Task objective:
Every line holding the string "toolkit" should be copied out of the listing.
(Data in this exercise)
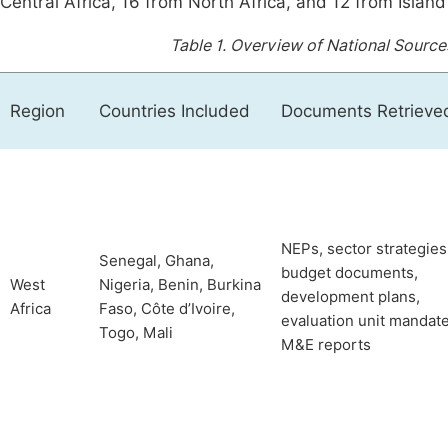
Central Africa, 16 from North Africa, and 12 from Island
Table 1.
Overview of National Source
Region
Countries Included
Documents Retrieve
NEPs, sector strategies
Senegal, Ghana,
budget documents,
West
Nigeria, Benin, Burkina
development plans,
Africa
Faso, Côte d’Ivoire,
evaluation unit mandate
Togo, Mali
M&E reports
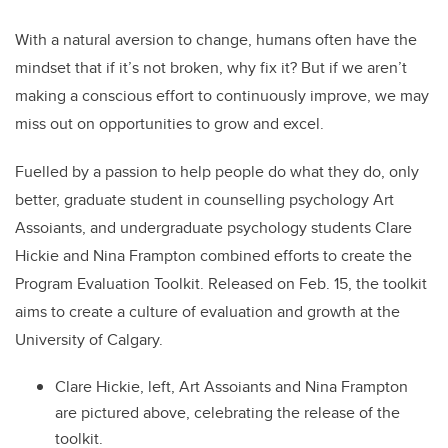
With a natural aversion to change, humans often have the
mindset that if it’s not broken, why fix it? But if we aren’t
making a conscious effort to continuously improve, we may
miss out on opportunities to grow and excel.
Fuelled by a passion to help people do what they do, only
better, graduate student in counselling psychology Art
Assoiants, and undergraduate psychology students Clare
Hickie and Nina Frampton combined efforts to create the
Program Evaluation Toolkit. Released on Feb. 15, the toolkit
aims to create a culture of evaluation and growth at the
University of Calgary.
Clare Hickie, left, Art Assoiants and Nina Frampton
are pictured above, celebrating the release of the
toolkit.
(End Data in this exercise)
(Data in this exercise)
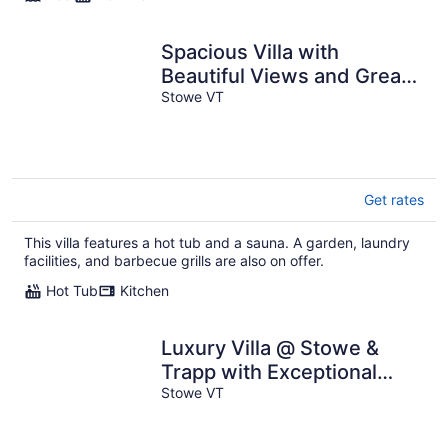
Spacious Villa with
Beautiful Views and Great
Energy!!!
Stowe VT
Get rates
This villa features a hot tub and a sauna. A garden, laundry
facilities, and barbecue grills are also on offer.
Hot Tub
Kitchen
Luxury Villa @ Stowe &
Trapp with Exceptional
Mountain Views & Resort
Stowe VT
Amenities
(End Data in this exercise)
(Data in this exercise)
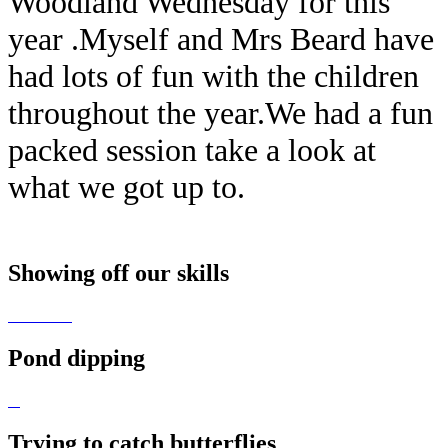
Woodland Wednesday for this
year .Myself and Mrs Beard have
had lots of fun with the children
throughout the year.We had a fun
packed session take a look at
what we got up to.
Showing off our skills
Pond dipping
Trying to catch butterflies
(End Data in this exercise)
Reply:
Program Evaluation Toolkit. Released on Feb. 15, the toolkit
toolkit.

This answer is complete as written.